Thursday, July 7, 2016

Backup services in a private cloud 
A private cloud has several valuable assets in the form of virtual machine instances. A backup of these VMs helps with restore to point of time, disaster recovery and such other benefits. Backups are different from snapshots because they may include storage volumes and application data. Both backup and snapshots involve large files to the tune of several hundred Gigabytes. 
Many cloud providers offer their own backup products. However, a private cloud may be made up with more than one cloud provider. Moreover the private cloud may shift weight on its cloud vendors. It doesn't seem flexible to use one or the other of these cloud specific products. A combination of these products could work but each would introduce a new variable to the clients. Some commercial backup products successfully claim to provide a central solution against heterogeneous clouds but they may impose their own restrictions on the backup activities.

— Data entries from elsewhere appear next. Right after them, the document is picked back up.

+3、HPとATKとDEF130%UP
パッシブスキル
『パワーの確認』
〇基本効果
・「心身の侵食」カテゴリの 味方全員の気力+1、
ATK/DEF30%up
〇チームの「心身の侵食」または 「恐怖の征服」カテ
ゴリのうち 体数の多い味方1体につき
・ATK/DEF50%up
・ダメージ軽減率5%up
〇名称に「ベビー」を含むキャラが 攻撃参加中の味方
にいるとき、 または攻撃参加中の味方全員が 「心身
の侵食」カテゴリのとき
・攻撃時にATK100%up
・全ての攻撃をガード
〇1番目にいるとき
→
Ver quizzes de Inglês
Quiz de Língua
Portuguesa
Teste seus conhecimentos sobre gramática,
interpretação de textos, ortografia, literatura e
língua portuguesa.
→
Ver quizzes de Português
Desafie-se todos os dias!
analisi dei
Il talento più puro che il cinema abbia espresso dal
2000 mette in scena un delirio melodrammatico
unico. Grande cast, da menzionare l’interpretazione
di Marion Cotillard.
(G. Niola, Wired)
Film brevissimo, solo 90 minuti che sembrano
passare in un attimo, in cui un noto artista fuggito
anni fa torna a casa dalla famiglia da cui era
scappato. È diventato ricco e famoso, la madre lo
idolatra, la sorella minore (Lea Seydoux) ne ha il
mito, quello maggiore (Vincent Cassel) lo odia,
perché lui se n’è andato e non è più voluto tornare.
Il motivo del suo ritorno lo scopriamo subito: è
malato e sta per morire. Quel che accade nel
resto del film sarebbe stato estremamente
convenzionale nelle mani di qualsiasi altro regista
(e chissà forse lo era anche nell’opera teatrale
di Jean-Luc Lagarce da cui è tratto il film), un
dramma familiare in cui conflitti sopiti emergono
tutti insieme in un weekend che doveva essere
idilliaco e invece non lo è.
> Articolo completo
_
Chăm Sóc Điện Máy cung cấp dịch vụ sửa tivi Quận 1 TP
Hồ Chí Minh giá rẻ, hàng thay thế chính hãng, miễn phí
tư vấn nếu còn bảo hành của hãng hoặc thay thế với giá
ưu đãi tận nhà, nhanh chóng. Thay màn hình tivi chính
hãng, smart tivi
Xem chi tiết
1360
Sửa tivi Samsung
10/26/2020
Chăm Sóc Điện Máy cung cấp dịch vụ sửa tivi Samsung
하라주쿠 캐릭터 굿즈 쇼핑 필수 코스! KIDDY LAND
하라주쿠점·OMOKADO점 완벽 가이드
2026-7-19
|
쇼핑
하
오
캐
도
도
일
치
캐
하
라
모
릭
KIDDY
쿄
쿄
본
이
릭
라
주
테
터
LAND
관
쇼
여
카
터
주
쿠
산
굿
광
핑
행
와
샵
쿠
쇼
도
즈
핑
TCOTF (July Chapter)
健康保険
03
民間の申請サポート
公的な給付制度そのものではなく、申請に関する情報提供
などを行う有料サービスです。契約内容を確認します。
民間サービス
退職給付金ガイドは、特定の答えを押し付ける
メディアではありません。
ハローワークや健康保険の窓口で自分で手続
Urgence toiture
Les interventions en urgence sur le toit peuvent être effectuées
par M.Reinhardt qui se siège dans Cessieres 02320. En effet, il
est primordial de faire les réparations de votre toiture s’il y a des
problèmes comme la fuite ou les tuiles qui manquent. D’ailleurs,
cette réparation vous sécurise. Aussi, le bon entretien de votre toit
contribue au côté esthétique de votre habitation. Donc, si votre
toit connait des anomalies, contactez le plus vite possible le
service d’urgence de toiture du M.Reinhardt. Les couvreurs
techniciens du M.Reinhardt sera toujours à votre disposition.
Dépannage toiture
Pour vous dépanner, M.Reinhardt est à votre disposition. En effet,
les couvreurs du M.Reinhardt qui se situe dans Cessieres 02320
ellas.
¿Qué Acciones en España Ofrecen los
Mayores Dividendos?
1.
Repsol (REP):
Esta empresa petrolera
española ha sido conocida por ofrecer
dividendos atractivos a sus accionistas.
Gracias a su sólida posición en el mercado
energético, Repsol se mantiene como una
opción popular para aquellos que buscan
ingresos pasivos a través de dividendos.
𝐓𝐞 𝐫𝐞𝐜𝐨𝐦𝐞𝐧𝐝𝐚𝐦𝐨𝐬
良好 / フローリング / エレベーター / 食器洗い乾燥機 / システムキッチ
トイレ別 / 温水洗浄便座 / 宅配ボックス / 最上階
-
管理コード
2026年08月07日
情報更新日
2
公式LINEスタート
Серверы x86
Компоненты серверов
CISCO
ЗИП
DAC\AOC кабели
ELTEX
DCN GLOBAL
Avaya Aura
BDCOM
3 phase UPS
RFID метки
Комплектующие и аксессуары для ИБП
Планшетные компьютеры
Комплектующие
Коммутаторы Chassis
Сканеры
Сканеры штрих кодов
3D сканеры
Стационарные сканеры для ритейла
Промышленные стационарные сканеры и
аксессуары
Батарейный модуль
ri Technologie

Consequently a Do-it-yourself backup product that can do all that we want in a private cloud becomes the only satisfactory solution. 
As is conventional with offerings from the private cloud, a service seems better than a product. In addition if this is written in a micro service model, it becomes much more manageable and tested given that this is a dedicated services 
Moreover clients can now call via command line, user interface or direct api calls. Each client offers two kinds of backup service: frequent backups via scheduled jobs and infrequent on-demand-push-button backups.  They differentiate the workloads from a customer and make it easier customer to realize their backups. A frequent schedule alleviates the onus on the customer to take repeated actions and provides differentiation to the workloads that can be siphoned off to automation. 

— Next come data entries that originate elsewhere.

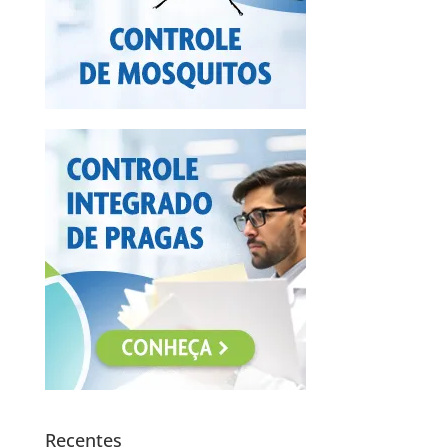
Recentes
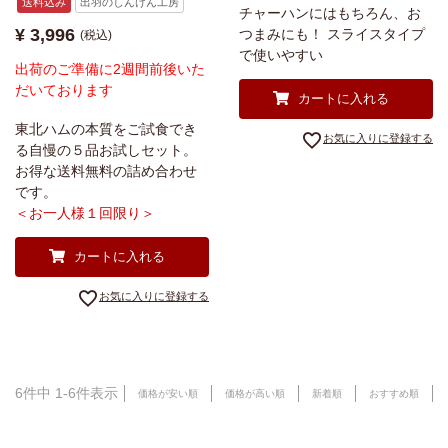
送料込み
出羽のしんけん工房
チャーハンにはもちろん、お
¥
3,996
つまみにも！ スライスタイプ
税込
で使いやすい
出荷のご準備に2週間前後いた
だいております
カートに入れる
東北ハムの本質をご試食でき
お気に入りに登録する
る自慢の５品お試しセット。
お得な送料無料の詰め合わせ
です。
＜お一人様１回限り＞
カートに入れる
お気に入りに登録する
6
件中
1
-
6
件表示
価格が安い順
価格が高い順
新着順
おすすめ順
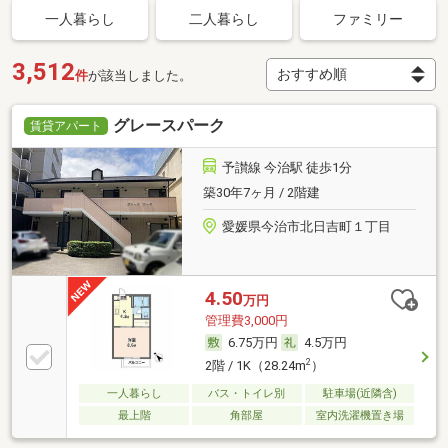
一人暮らし
二人暮らし
ファミリー
3,512
件
が該当しました。
グレースパーク
賃貸アパート
予讃線 今治駅 徒歩1分
築30年7ヶ月 / 2階建
愛媛県今治市北日吉町１丁目
4.50
万円
管理費3,000円
6.75万円
4.5万円
2
2階 / 1K（28.24m
）
一人暮らし
バス・トイレ別
駐車場(近隣含)
最上階
角部屋
室内洗濯機置き場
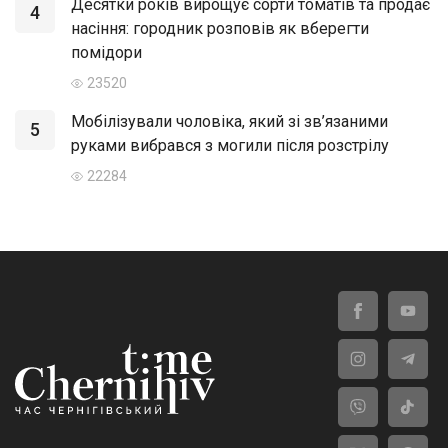
Десятки років вирощує сорти томатів та продає
4
насіння: городник розповів як вберегти
помідори
23520
Мобілізували чоловіка, який зі зв’язаними
5
руками вибрався з могили після розстрілу
22284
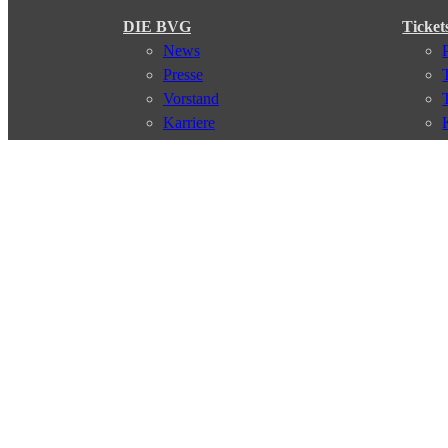
DIE BVG
Ticket
News
Presse
Vorstand
Karriere
Kontakt
Meine BVG
Satzung der BVG
Compliance
Abo
Verbindungen
Verbindungssuche
Störungsmeldungen
Linienverläufe
Haltestellen
Touristen Infos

By nature the backup service does not take into consideration the source of the data and performs the same kinds of operations when data is made available to it. The data is differenced, then compressed and encrypted and stored on destination file storage. The data in this case happens to be virtual machine files. The type of Virtual machine, its flavor of operating system or the cloud provider from which the virtual machine is provisioned, doesn’t matter. The virtual machine is exported as a set of files.  
Consequently backup service can be used with all kinds of data and the architecture for the service takes this into consideration. If the source of the data is not the virtual machines but files and folders within a virtual machine, it performs the same set of operations. The data is made available to the backup service by agents within the virtual machine or some delegate for the cloud provider that exports the virtual machines. There is a decoupling between the data packager which in this case is the one that is tasked with exporting the Virtual machines from the cloud provider and the backup activities performed once the data is made available.  
That said, the task of packaging the virtual machines is complex. Different cloud providers have different nuances. These involve tasks such as interacting with the cloud center to take a snapshot of the virtual machine. Often a backup can be taken only when the virtual machine is powered off. This is sometimes an unacceptable solution as virtual machines may be required to be active 24x7. The virtual machines in such cases may require to be cloned by ‘quiescing’ the file system.  Different cloud providers involved different techniques or mechanisms to do it. Some merely allow only a snapshot to be taken which works only with their originating datacenter. Others allow the virtual machine to be exported in a more portable format that can be used to restore the virtual machines to other datacenters. Moreover, the set of tasks to export a VM may also differ based on the flavor of the virtual machine and the tasks associated with the virtual machine. The tasks of packaging vary based on where it is performed. For example, there are differences in what is packaged by a request to the operating system or by a request to the cloud provider such as a VMWare vCenter. In comparison to public clouds that offer snapshots of virtual machines as well as an export of the storage volumes associated with the virtual machine, different cloud providers may have different ways to request the export of all files relevant to a virtual machine.  It just so happens that the primary disk of a virtual machine in a public cloud has all the information for the virtual machine to be launched. Therefore virtual machines can be exported as a set of virtual disk files.  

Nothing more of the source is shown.